Zaraz zobaczymy...  :Smile: 

update:

Działa.  :Very Happy:  Otworzyłem 5 zakładek z youtube i 2 z videogoogle, cześć filmów była odtwarzana, cześć ładowała się - żadne nie przeszło w szary box. Kurde, że też nie wpadłem na to wcześniej, żeby zerknąć co opera pluje na stderr.

----------

## vutives

Głupie pytanie: gdzie ustawić to variable?

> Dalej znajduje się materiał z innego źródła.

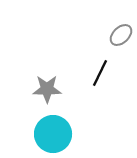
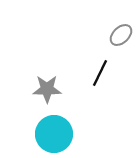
cyan circle: moved 1 px right
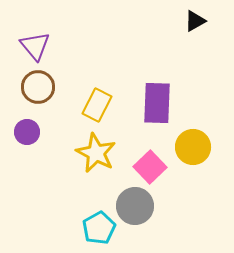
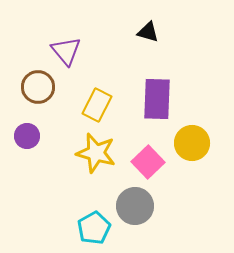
black triangle: moved 47 px left, 11 px down; rotated 45 degrees clockwise
purple triangle: moved 31 px right, 5 px down
purple rectangle: moved 4 px up
purple circle: moved 4 px down
yellow circle: moved 1 px left, 4 px up
yellow star: rotated 12 degrees counterclockwise
pink square: moved 2 px left, 5 px up
cyan pentagon: moved 5 px left
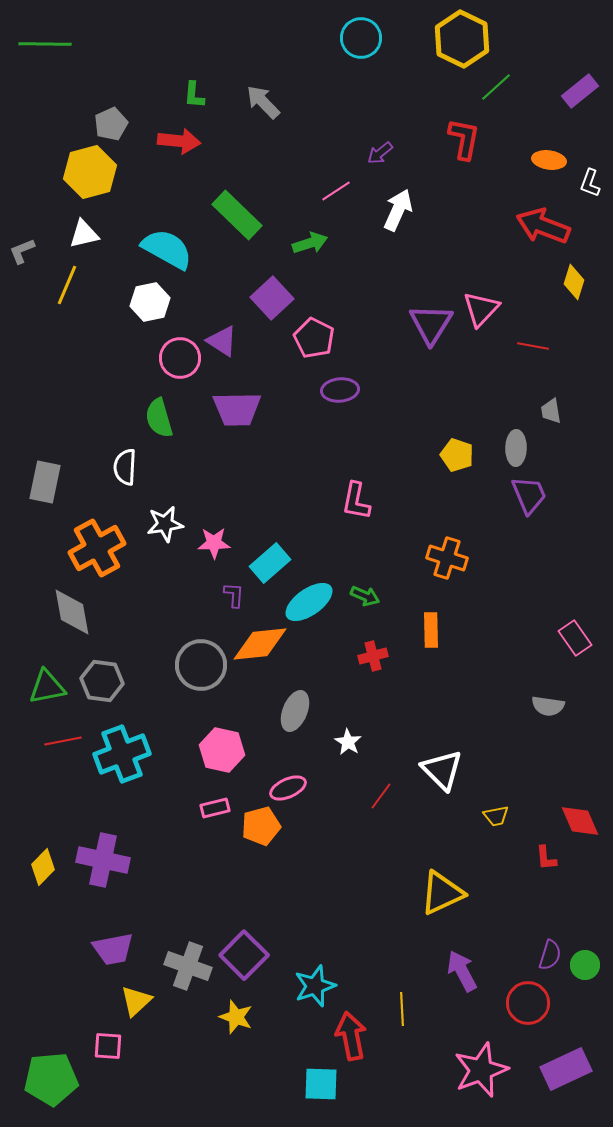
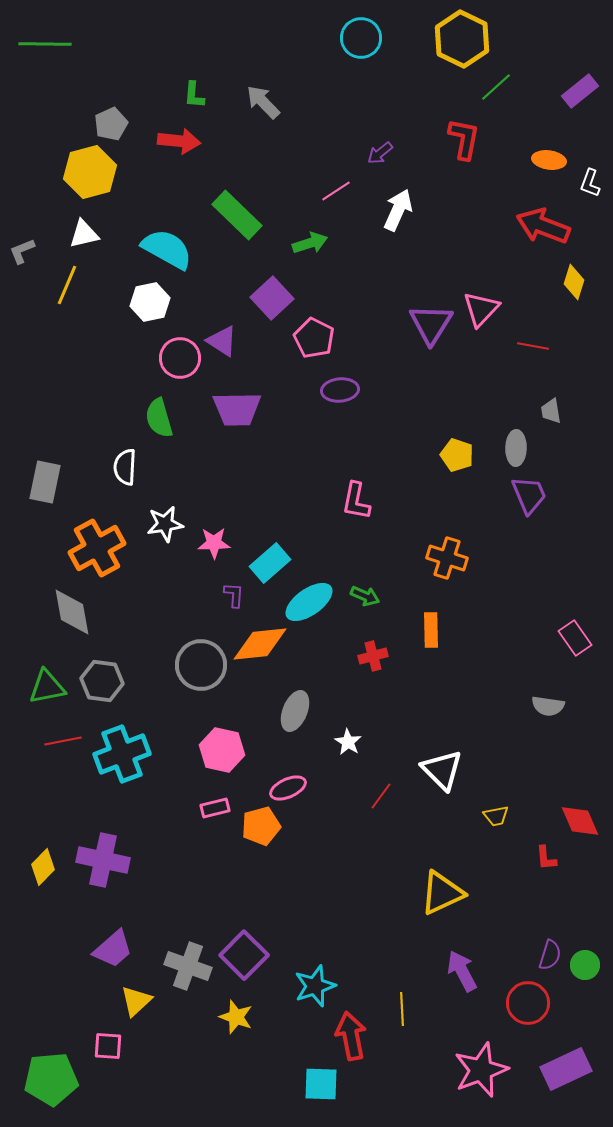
purple trapezoid at (113, 949): rotated 30 degrees counterclockwise
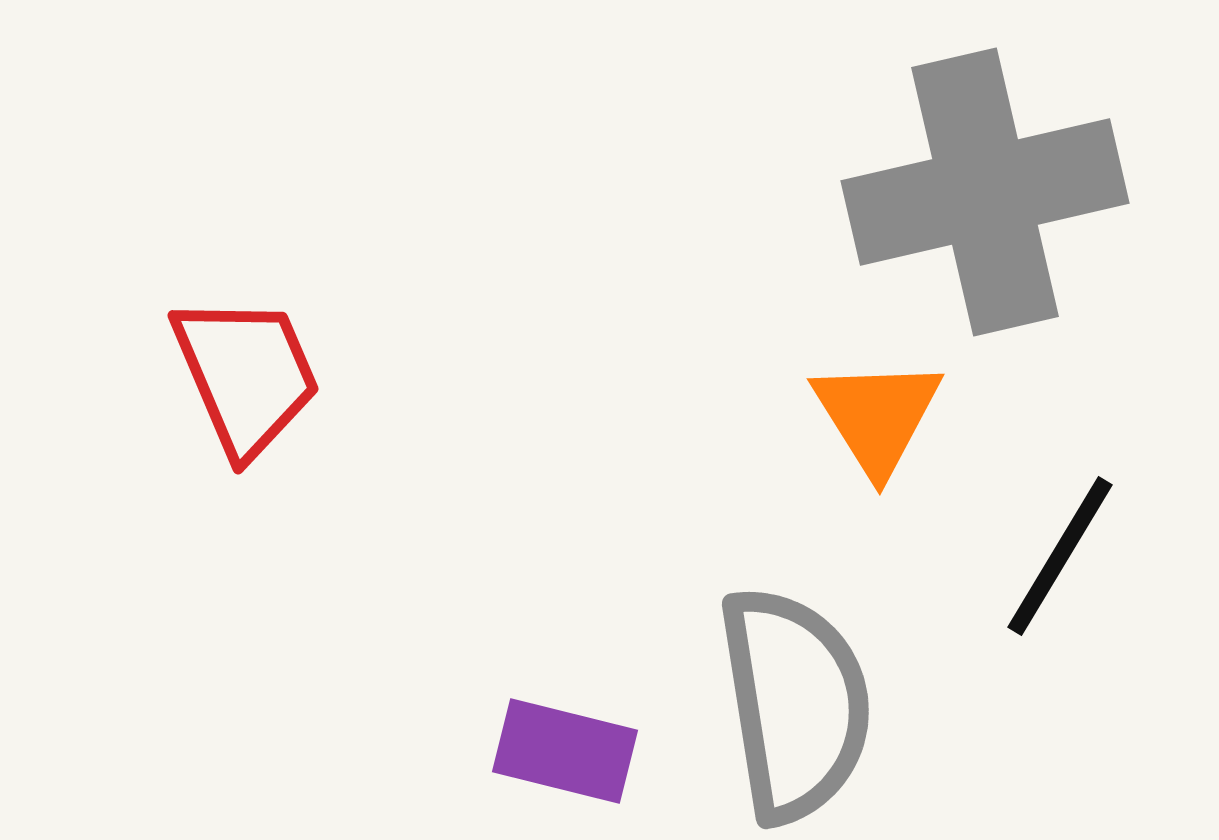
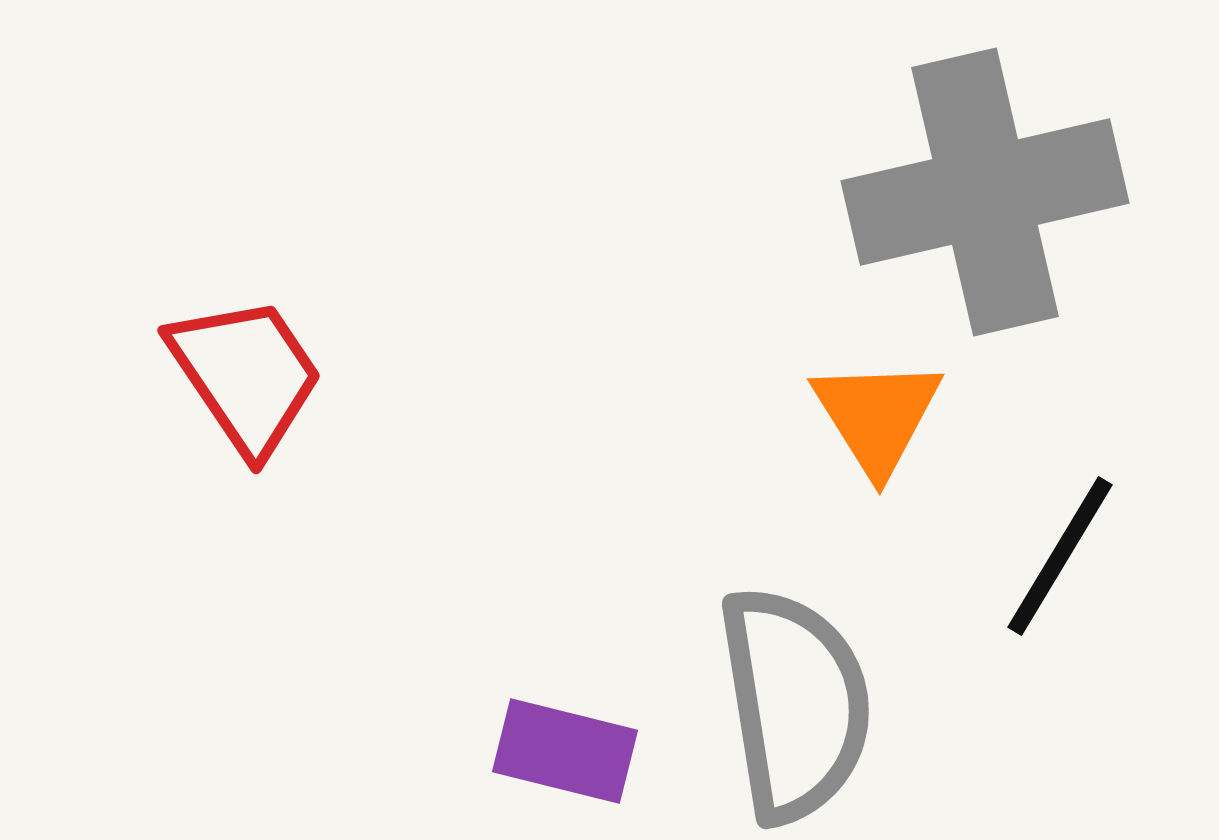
red trapezoid: rotated 11 degrees counterclockwise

Guglowałem i nic nie znalazłem...

----------

## Carnivorous

to z tą ścieżką?

Tools -> Preferences->advanced-> content i tam powinno być coś obok checkboxa "enable plug-ins" to wejdź tam i powinno być coś w stylu "set plug-ins path". Nie pamiętam dokładnie bo wróciłem do FF a operę wywaliłem w przypływie złości  :Razz: 

----------

## vutives

E, to są ścieżki do folderów z pluginami tak więc to chyba nie to... Chodziło mi o OPERA_KEEP_BLOCKED_PLUGIN.

----------

## pszemas

tez mam problemy z szarym flashem, napsize ktos gdzie sie zmienia ta zmienna srodowiskowa ?

----------

## manwe_

Minimum dwa sposoby. Pierwszy - zmienna ogólnosystemowa [env.d]. Drugi [tego użyłem] - dopisanie do skryptu, który uruchamia operę.

----------

## pszemas

a mozesz powieidzec co i dgzie dokladnie wpisac ? bo wpisalem do /etc/env.d/00basic OPERA_KEEP_BLOCKED_PLUGINS=1 i nic ;/

----------

## vutives

No, u mnie już wytrzymało dłużej jednak w końcu i tak padło.  :Razz:  Może źle wpisałem?

----------

## lazy_bum

 *pszemas wrote:*   

> a mozesz powieidzec co i dgzie dokladnie wpisac ? bo wpisalem do /etc/env.d/00basic OPERA_KEEP_BLOCKED_PLUGINS=1 i nic ;/

 

Z tego co widać wyżej powinno być: OPERA_KEEP_BLOCKED_PLUGIN.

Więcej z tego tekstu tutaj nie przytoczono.